EIMI. [On the Author's Journey to Russia in 1931.].
Author: Edward Estlin Cummings
Publisher:
Published: 1948
Total Pages: 0
ISBN-13:
DOWNLOAD EBOOKRead and Download eBook Full
Author: Edward Estlin Cummings
Publisher:
Published: 1948
Total Pages: 0
ISBN-13:
DOWNLOAD EBOOKAuthor: E. E. Cummings
Publisher: W. W. Norton & Company
Published: 2007-12-17
Total Pages: 496
ISBN-13: 0871407582
DOWNLOAD EBOOKA reissue of E. E. Cummings's long-unavailable, yet pointed and moving story of a journey through Soviet Russia. Unavailable for more than fifty years, EIMI finally returns. While sometimes termed a "novel," it is better described as a novelistic travelogue, the diary of a trip to Russia in the 1930s during the rise of the Stalinist government. Despite some contempt for what he witnesses, Cummings's narrator has an effective, occasionally hilarious way of evoking feelings of accord and understanding. As Ezra Pound wrote, Cummings's Soviet Union is laid "out there pellucidly on the page in all its Slavic unfinishedness, in all of its Dostoievskian slobberyness....Does any man wish to know about Russia? 'EIMI'!" A stylistic tour de force, EIMI is a mélange of styles and tones, the prose containing many abbreviations, grammatical and syntactical shifts, typographical devices, compounds, and word coinages. This is Cummings's invigorating and unique voice at its finest, and EIMI is without question one of his most substantial accomplishments.
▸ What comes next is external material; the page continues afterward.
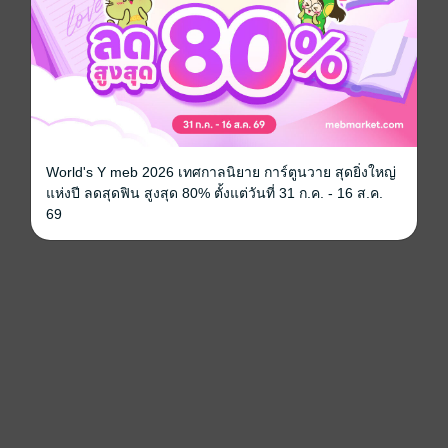
World's Y meb 2026 เทศกาลนิยาย การ์ตูนวาย สุดยิ่งใหญ่
แห่งปี ลดสุดฟิน สูงสุด 80% ตั้งแต่วันที่ 31 ก.ค. - 16 ส.ค.
69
Author: Vladimir Feshchenko
Publisher: BRILL
Published: 2023-07-17
Total Pages: 308
ISBN-13: 9004526307
DOWNLOAD EBOOKAn experiment with language. Is it an object cultivated in poetic laboratories where entry is locked for mere mortals? And what do language scholars think about it? Specialists in language and literature studies interested in linguistic innovation and experimental poetry will find answers to these questions in Vladimir Feshchenko’s book. The study investigates various strategies of radical linguistic creativity in Russian and American experimental writing of the 20th century and explores cases of contemporary ‘language-oriented’ and ‘trans-language’ poetry. It is a comparative examination of two national avant-garde cultures, but also a juxtaposition of the relationships that Russian and American avant-garde poetics had with linguistic ideas of their times. The monograph may serve as a wonderful introduction to the entire field of ‘linguistic poetics of the avant-garde’.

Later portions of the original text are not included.